Williams highlighted this issue, as she suspects that it will cause some confusion between employees and employers as they adjust to the new rules: “With respect to the qualification of ‘substantially the same’ but not necessary identical work, it is based on the ‘core duties’ of the work,” she said.
We anticipate that if there are challenges to what constitutes this and what falls into the specific parameters, what will be scrutinized is the work that is actually being performed.
This is a massive change for Ontario’s labour industry. These changes have forced Ontario restaurateurs to seriously re-examine their summer employee hiring practices.
Are there exceptions to these new rules?
Yes. Different rates-of-pay will be permitted if based on:
- A seniority or merit system
- A system that measures earnings by quantity or quality of production
- Any other factor other than sex or employment status
What does this mean for employers?
The changes and updates to the ESA leave employers with less flexibility to decide on the composition of their workforces, as they have traditionally used temporary, seasonal, part-time and casual employees for specific purposes in specific circumstances. This will no longer be the case.
Up until now, employers have used a differential wage rate to recognize a permanent employee may have more experience than a non-permanent employee, and pay them more in accordance with that experience. This pay-practice has also come to an end, unless (as noted above) the employees and employer have agreed to a seniority or merit-based pay system.
Going forward, what are some strategies and best practices restaurateurs can adhere to?
“Evaluate your existing policies and practices for compliance, identify gaps and strategize how to resolve those gaps,” said Williams.
Employers should immediately review and consider new entitlements to ensure they are not unintentionally providing greater right or benefit to one group over another.
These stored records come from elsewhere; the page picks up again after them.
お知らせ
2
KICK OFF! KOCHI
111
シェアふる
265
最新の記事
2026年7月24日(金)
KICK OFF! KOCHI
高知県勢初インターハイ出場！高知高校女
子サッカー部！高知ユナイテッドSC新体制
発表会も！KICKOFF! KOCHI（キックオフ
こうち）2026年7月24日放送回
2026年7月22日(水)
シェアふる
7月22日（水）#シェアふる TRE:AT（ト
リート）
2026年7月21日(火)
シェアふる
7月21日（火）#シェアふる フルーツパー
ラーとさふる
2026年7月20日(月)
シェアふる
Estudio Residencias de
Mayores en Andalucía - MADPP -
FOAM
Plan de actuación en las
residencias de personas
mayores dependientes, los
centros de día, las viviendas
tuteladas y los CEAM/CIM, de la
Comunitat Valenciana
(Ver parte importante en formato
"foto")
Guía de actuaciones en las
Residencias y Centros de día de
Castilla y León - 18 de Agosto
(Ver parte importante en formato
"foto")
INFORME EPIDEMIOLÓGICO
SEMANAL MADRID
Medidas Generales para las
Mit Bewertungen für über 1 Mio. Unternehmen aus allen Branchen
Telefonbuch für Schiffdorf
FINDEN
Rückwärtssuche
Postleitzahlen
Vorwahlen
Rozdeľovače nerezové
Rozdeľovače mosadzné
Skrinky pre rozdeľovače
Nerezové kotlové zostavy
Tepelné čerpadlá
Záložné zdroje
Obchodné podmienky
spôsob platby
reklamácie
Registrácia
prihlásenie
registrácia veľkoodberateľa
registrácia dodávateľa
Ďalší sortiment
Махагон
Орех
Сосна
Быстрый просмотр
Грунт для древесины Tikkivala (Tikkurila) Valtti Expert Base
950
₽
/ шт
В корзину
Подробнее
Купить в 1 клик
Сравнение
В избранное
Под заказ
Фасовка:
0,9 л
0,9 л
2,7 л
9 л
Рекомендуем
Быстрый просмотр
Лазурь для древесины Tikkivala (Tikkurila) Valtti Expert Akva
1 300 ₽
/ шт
Williams also suggested a few more strategies that could be helpful, including:
- Review positions to determine whether roles are substantially similar in effort, skill, responsibility and working conditions, or whether they fall within an exemption
- Explore possible applicable exceptions to maintain wage differences based on employment status where it can be deemed justifiable
- Be transparent about pay and compensation programs that could give rise to pay differences based on employee status
Following Williams’ presentation, viewers had numerous questions relating to their daily business operations and what they can expect with these labour law changes, including incentive pay, different rates of pay in different regions of the province and Personal Emergency Leave (PEL).
Williams emphasized that it’s important for employers to be acutely aware of what they can and cannot ask for going forward:
As most of you know, you can ask for the reason or basis for the reason as to why employees are asking for a PEL, but you can’t require that employee to provide you with a medical note.
Thanks to Bill 148, Ontario’s restaurateurs and small business owners have a lot of their plates. It’s not just their profits and bottom lines that are being upended, but the fact that they can face serious fines and consequences if they do not understand the province’s updated labour laws. Simultaneously running a business, handling a fluctuating staff and studying up on compliance laws is a lot to take on.
Restaurants Canada understands that Ontario’s foodservice industry is the midst of a sea of change and uncertainty. This is precisely why we are providing our members with concise, relevant and accurate information like these webinars. We need to help each other as we move forward while ensuring that we adopt these new laws into our modus operandi.
All employees should be paid fairly for the hard work they do and owners and operators must understand how the system is changing.
A full comprehension of our laws and having an open and honest dialogue with each other is the best path forward for all.